◆ **Work instructions**
In the entries below, the lines from the one with "电池系统技术性能已可比肩全球领先水平相关技术均" through the one with "Фритюрница GASTRORAG CZG-hdf4" are to be copied exactly; both ends count.
*** Opening Data records ***
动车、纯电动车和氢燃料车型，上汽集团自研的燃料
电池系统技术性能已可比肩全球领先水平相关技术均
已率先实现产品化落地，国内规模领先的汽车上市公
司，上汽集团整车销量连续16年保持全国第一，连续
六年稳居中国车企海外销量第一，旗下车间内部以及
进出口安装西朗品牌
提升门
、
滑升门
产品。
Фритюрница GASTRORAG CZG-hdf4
*** Closing Data records ***
*** Opening Data records ***
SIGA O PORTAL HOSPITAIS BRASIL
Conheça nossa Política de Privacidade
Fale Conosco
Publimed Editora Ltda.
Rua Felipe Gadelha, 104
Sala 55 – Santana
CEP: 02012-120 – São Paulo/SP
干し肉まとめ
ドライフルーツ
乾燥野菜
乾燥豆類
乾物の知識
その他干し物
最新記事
*** Closing Data records ***
◆ **Worked solution**
电池系统技术性能已可比肩全球领先水平相关技术均
已率先实现产品化落地，国内规模领先的汽车上市公
司，上汽集团整车销量连续16年保持全国第一，连续
六年稳居中国车企海外销量第一，旗下车间内部以及
进出口安装西朗品牌
提升门
、
滑升门
产品。
Фритюрница GASTRORAG CZG-hdf4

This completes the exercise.